At issue is whether the city should set up a special taxing district to pay part of the estimated $35 million it will take to upgrade the center, which was built in the mid-1990s. The one-penny increase would raise about $10 million. Shoppers already pay an 8.65 percent tax in the area.

At the Leawood City Council meeting Monday, Petersen outlined the planned improvements for Camelot Court. Along with new facades for buildings and changes in street access and drainage, the developers would add more than 300 trees and shrubs, benches, landscaped islands in the parking lot, space for outdoor dining, fireplaces and lower but more numerous light poles. There also would be bike racks, air stations for filling bicycle tires and charging stations for electric cars. Many of the items are part of the city’s development ordinance, which Petersen described as “tough.”

The project also would allow Hen House supermarket to expand by about 20,000 square feet.

If approved, the project would be done in 18 phases to be finished in 2016, Petersen said. Businesses would remain open during the construction.

But the public financing is a must for the project to proceed, Petersen said.

City Council members, however, were cautious about the special taxing district because as the first in the city, it will set the precedent for other developers. The city has been trying to come up with rules everyone can live with, said Mayor Peggy Dunn.

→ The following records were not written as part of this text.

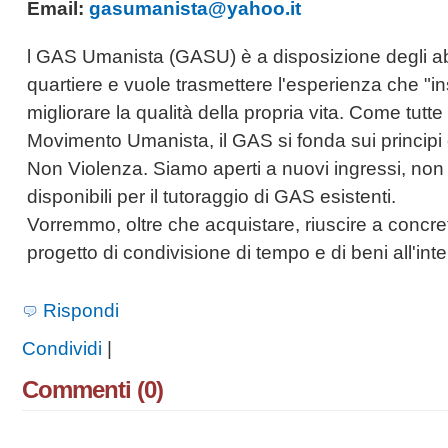
Email:
gasumanista@yahoo.it
l GAS Umanista (GASU) è a disposizione degli abi
quartiere e vuole trasmettere l'esperienza che "i
migliorare la qualità della propria vita. Come tutte l
Movimento Umanista, il GAS si fonda sui principi 
Non Violenza. Siamo aperti a nuovi ingressi, no
disponibili per il tutoraggio di GAS esistenti.
Vorremmo, oltre che acquistare, riuscire a concre
progetto di condivisione di tempo e di beni all'int
Rispondi
Condividi
|
Commenti (0)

The city’s policy is more restrictive than the state’s, she said. For instance, the limit a sales tax can be increased is 1 percent in Leawood but 2 percent by state rules, she said. Also, Leawood limits the types of improvements it will pay for to exteriors only.

Petersen said the developers have worked with the city for a year and a half trying to meet all the criteria.

But Lambers cited three areas of the policy that he said the development did not meet to get CID financing. The project wouldn’t attract mixed-use development, it would have no unique constraints — such as difficult-to-move power lines — that would make it costly to develop, and it would not incorporate higher than minimum standards for design and construction, he said.

Petersen took issue with Lambers’ assessment. If the city’s policy is to fund projects that bring older developments up to current standards, then the Camelot Court project does that, he said. But not all of the criteria are possible to meet in older shopping districts, he said, because buildings, set-backs and utilities are already in place.

City Council members asked many questions but said they wanted to examine the project carefully, perhaps going line by line to see which improvements could be publicly financed. “If you want to make it prettier, fine,” council member Debra Filla said. “But not just because navy blue is the current favorite color. I’m not paying for the coloring.”

There were several items pertaining to Camelot Court on the agenda. The council unanimously approved the final plan, but put off a decision on the special taxing district because the discussion was running past 11 p.m. The issue will come up again at the next City Council meeting April 7.